We find a consistent negative relationship between fund turnover and performance in every category of fund that we examined. In Larger-Cap U.S. equity funds, we observed that on average, each 100% of turnover was expected to reduce the fund’s average annual pre-tax return by 124 bps (1.24%). Similarly, each 100% of turnover was shown to reduce the expected annual return by 255 bps for Smaller-Cap U.S. funds, 154 bps for International Equity funds, 43 bps for Municipal Bond funds and 9 bps for U.S. Government Bond funds. There results are within the range of other studies that have examined the costs of institutional trading and the relationship between fund turnover and performance.

Thus, we see that turnover costs are a hidden cost that investors need to be aware of. According to Morningstar, “It’s not uncommon to see turnover rates of 300% or more, even in funds that aren’t particularly aggressive.” This would mean an annual loss of at  least 3.72% for funds with a 300% turnover ratio. And that’s before taxes.

300% seems high to me, but 100% turnover is very common for actively managed funds. 1.24% in turnover costs is still a huge amount for a fund to overcome just to pull even with a comparable low-cost index fund.

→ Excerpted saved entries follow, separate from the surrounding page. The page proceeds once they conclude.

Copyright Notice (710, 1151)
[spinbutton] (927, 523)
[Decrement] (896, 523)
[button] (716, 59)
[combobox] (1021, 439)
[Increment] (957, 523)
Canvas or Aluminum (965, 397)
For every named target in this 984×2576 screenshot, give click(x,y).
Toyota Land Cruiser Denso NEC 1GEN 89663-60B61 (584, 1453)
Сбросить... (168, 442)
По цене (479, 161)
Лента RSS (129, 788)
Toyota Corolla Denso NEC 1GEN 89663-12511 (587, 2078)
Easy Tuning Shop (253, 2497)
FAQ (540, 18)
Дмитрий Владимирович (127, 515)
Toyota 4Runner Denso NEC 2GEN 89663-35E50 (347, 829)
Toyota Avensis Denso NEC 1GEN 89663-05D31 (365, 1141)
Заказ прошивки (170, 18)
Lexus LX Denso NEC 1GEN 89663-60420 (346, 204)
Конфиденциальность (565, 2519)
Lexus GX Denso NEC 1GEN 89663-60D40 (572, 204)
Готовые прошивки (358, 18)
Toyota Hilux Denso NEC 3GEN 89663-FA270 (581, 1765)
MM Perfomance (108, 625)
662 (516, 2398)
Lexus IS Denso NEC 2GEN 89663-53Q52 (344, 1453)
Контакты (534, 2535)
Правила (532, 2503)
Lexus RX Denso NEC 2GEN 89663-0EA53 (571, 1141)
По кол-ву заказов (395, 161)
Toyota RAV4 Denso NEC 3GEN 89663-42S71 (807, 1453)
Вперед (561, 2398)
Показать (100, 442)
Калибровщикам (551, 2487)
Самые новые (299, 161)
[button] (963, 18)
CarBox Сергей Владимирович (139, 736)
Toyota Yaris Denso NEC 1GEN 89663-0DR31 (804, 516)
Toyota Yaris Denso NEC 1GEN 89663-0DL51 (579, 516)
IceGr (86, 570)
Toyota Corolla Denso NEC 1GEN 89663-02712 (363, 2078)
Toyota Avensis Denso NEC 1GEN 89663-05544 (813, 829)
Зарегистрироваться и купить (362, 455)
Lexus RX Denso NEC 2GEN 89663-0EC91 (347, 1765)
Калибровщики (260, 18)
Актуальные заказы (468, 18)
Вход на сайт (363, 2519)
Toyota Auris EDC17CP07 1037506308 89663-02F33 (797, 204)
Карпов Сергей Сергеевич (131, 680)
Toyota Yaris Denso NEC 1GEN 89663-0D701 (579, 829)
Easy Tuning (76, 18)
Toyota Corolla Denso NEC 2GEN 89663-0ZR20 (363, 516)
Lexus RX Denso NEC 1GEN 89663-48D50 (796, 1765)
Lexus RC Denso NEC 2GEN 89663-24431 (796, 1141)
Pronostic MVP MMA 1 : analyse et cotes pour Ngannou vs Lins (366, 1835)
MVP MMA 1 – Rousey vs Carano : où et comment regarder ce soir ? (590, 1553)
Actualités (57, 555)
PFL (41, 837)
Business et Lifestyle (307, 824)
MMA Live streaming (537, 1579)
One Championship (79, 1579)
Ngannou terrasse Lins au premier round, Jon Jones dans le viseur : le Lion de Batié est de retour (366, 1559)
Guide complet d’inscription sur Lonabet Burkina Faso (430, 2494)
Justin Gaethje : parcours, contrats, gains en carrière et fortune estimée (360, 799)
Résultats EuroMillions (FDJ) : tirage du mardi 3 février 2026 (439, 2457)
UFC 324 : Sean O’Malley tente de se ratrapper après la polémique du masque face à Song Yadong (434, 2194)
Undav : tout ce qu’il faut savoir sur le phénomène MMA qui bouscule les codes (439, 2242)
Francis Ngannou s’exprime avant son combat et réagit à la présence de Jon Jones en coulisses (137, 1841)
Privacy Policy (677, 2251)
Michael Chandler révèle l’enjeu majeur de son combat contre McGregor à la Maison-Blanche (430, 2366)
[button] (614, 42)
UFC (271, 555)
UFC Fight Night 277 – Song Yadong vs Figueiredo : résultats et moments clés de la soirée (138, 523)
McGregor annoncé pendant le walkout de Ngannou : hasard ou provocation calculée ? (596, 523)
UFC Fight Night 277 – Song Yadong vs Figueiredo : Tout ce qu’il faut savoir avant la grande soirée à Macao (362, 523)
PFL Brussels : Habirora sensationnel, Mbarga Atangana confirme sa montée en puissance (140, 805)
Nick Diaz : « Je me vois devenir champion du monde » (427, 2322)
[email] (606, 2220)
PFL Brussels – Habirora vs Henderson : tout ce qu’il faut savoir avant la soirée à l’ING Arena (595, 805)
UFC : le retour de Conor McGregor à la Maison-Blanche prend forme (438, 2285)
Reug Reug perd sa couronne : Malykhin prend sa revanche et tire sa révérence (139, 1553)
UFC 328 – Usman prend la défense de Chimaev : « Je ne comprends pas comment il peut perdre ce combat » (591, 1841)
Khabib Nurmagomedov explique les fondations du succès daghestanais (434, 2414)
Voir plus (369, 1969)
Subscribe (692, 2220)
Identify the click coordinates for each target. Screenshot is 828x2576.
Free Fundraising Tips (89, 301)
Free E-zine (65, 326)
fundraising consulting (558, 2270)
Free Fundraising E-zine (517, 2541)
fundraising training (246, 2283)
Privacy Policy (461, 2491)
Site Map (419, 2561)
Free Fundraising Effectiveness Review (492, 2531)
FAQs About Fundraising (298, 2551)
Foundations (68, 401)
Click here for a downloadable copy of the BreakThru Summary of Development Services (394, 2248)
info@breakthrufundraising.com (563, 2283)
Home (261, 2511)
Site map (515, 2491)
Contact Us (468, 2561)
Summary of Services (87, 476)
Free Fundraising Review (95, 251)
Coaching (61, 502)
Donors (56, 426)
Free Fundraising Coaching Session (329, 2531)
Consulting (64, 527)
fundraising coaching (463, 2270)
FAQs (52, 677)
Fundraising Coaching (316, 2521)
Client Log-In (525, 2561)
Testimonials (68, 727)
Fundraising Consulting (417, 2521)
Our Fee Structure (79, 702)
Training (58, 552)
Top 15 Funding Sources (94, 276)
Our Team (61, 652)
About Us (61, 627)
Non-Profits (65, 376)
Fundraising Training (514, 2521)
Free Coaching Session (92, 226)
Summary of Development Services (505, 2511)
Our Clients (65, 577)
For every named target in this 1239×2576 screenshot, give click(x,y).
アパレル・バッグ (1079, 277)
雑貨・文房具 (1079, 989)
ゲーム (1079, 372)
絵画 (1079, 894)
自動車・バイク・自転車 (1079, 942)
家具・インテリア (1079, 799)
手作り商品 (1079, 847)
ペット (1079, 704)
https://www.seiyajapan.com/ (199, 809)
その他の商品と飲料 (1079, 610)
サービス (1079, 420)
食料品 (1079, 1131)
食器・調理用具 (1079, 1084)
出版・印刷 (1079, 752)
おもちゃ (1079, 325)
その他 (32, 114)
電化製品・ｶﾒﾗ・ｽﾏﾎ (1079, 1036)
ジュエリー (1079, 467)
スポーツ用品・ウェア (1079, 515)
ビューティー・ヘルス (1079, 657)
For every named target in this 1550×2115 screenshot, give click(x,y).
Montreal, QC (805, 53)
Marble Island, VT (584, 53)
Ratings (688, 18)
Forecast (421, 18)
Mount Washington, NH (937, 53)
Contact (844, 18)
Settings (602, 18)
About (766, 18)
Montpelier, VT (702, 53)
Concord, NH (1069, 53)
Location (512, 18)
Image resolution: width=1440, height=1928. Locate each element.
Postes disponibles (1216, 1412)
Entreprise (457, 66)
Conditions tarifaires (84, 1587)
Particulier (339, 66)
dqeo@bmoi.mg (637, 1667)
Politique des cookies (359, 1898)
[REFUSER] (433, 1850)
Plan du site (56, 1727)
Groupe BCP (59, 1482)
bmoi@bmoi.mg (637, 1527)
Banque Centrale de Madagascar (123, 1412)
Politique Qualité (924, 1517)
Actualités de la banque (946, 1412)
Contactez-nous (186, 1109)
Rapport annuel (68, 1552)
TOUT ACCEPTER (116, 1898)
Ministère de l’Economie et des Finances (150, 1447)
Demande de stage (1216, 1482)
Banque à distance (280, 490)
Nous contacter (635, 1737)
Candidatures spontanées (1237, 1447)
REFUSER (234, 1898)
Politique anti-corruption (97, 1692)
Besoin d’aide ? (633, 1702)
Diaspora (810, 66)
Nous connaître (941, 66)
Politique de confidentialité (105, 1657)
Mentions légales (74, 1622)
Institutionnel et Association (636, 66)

And that does not even take into account the 1% or more in fees that most active mutual funds charge. This would put costs for an actively managed fund with 100% annual turnover at roughly 2.2% or more. Ouch.

If these funds with high turnover are held in a taxable account, much of their turnover will be realized as short-term capital gains, especially if the turnover ratio is higher than 100%. That means you could be paying capital gains taxes at your marginal income tax rate for stock sales in the mutual fund for which you never received any income.

Note that the turnover ratio for Vanguard’s Total Stock Market mutual fund is 4%, which according to Sharkansky would reduce earnings by 5 bps. Add the fund’s expense ratio of 0.05% to get a total annual cost of 0.1%, and it is apparent that low-cost passive index funds can easily beat comparable actively managed funds. Especially if you are investing in a taxable account where the added taxes due to high turnover make it almost impossible for the active funds to beat low-cost index funds.

Do you hold actively managed funds? If so, do you know what their turnover ratio is, and how much that may be costing you?